Exercise description
Write out every entry exactly as it appears, omitting the pictures.

Task inputs
+++++

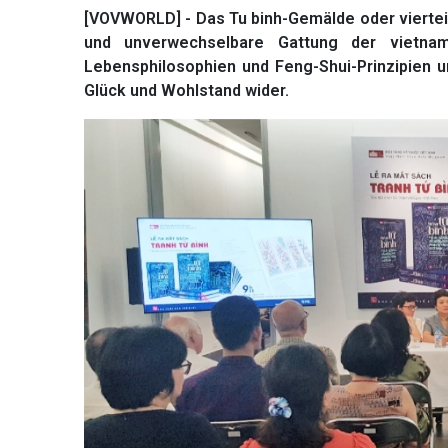
[VOVWORLD] - Das Tu binh-Gemälde oder vierteil
und unverwechselbare Gattung der vietnam
Lebensphilosophien und Feng-Shui-Prinzipien u
Glück und Wohlstand wider.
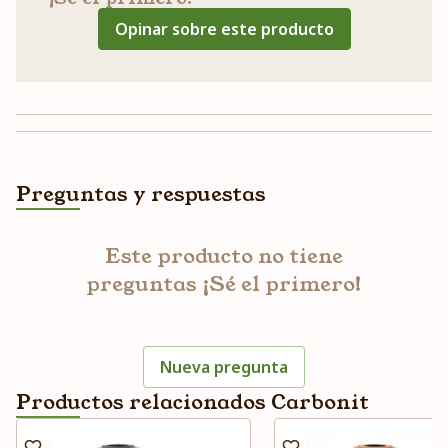
Opinar sobre este producto
Preguntas y respuestas
Este producto no tiene
preguntas ¡Sé el primero!
Nueva pregunta
Productos relacionados Carbonit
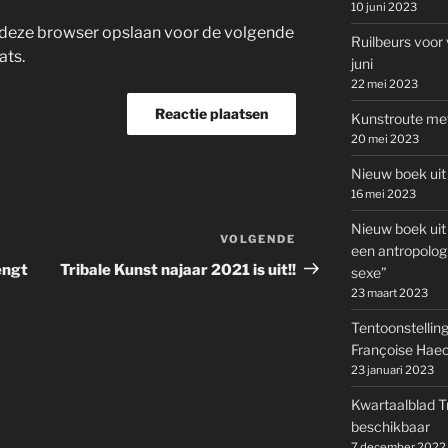
10 juni 2023
in deze browser opslaan voor de volgende
Ruilbeurs voor 
ats.
juni
22 mei 2023
Kunstroute met
20 mei 2023
Nieuw boek uit
16 mei 2023
Nieuw boek uit
VOLGENDE
Volgend
een antropolog
bericht
engt
Tribale Kunst najaar 2021 is uit!!
sexe”
23 maart 2023
Tentoonstelling
Françoise Haec
23 januari 2023
Kwartaalblad T
beschikbaar
7 december 2022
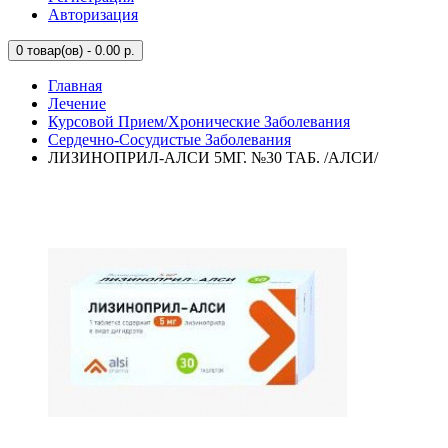
Авторизация
0
товар(ов) - 0.00 р.
Главная
Лечение
Курсовой Прием/Хронические Заболевания
Сердечно-Сосудистые Заболевания
ЛИЗИНОПРИЛ-АЛСИ 5МГ. №30 ТАБ. /АЛСИ/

+++++

Task result
[VOVWORLD] - Das Tu binh-Gemälde oder vierteil
und unverwechselbare Gattung der vietnam
Lebensphilosophien und Feng-Shui-Prinzipien u
Glück und Wohlstand wider.
Opinar sobre este producto
Preguntas y respuestas
Este producto no tiene
preguntas ¡Sé el primero!
Nueva pregunta
Productos relacionados Carbonit
10 juni 2023
in deze browser opslaan voor de volgende
Ruilbeurs voor 
ats.
juni
22 mei 2023
Kunstroute met
20 mei 2023
Nieuw boek uit
16 mei 2023
Nieuw boek uit
VOLGENDE
Volgend
een antropolog
bericht
engt
Tribale Kunst najaar 2021 is uit!!
sexe”
23 maart 2023
Tentoonstelling
Françoise Haec
23 januari 2023
Kwartaalblad T
beschikbaar
7 december 2022
Авторизация
0
товар(ов) - 0.00 р.
Главная
Лечение
Курсовой Прием/Хронические Заболевания
Сердечно-Сосудистые Заболевания
ЛИЗИНОПРИЛ-АЛСИ 5МГ. №30 ТАБ. /АЛСИ/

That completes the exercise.